Records provided:
★ ★ ★ ★ ★ ★ ★

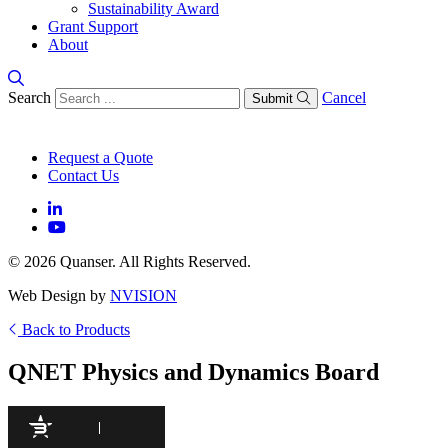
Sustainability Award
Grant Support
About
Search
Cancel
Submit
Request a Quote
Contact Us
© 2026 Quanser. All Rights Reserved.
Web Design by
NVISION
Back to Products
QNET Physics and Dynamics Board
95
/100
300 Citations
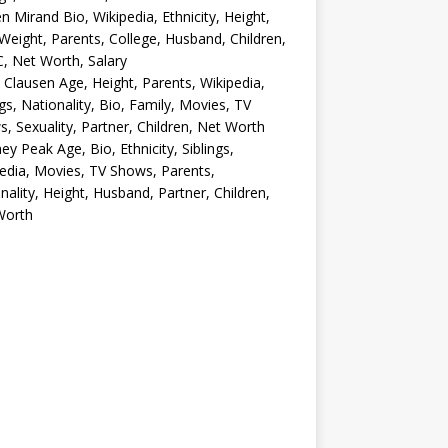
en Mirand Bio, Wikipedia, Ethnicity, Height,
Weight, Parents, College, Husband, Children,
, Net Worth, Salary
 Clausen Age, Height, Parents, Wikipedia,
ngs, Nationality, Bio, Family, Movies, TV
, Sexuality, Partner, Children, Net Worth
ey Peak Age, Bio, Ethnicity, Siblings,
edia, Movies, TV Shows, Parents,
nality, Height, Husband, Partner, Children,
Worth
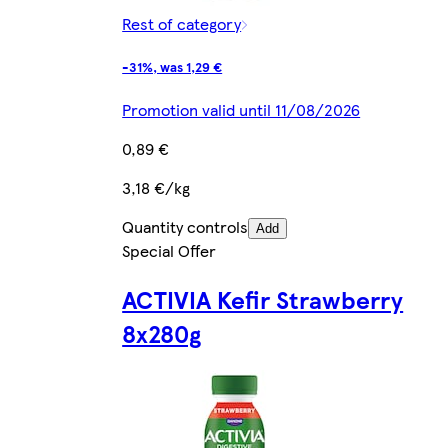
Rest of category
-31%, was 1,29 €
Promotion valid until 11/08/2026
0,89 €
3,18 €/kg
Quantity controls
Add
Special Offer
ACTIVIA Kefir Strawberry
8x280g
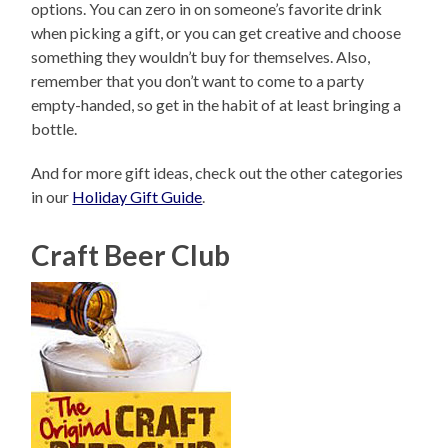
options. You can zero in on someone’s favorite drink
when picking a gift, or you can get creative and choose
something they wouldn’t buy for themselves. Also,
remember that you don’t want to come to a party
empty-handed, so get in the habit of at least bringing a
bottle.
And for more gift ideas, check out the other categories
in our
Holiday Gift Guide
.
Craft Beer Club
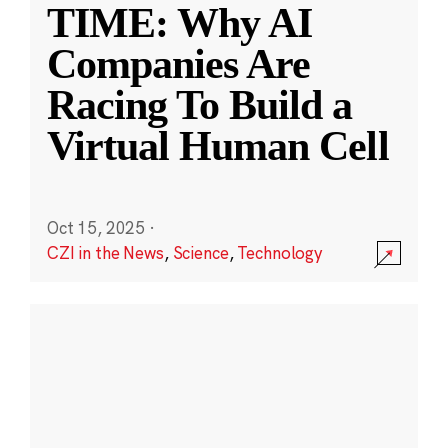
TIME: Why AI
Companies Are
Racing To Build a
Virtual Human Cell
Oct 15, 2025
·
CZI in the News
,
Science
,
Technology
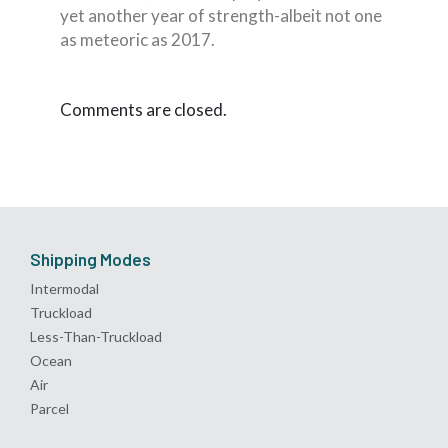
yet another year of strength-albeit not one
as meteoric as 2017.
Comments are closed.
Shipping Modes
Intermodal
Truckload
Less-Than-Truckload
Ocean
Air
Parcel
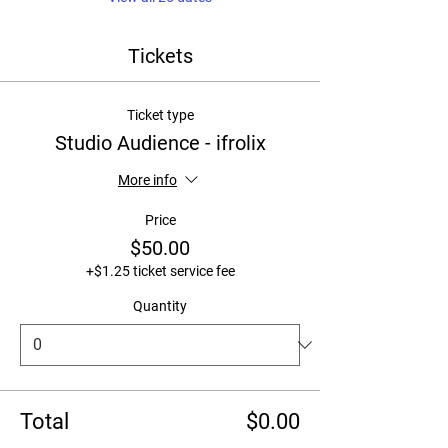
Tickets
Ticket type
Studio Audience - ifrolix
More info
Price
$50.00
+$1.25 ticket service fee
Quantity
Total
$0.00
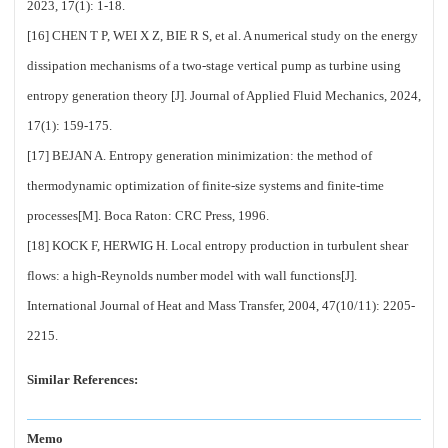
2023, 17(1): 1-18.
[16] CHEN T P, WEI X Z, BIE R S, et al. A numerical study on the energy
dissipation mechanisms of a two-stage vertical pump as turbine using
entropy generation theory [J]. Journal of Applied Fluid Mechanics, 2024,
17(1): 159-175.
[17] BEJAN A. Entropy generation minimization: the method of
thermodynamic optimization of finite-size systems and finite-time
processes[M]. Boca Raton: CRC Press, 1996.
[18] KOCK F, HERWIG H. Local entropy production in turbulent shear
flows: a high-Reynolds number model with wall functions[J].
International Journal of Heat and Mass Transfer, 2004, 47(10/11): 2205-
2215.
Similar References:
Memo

★ ★ ★ ★ ★ ★ ★

Task brief: Copy every line of the material above in which the string "Movies" can be found.

Result:
ngs, Nationality, Bio, Family, Movies, TV
edia, Movies, TV Shows, Parents,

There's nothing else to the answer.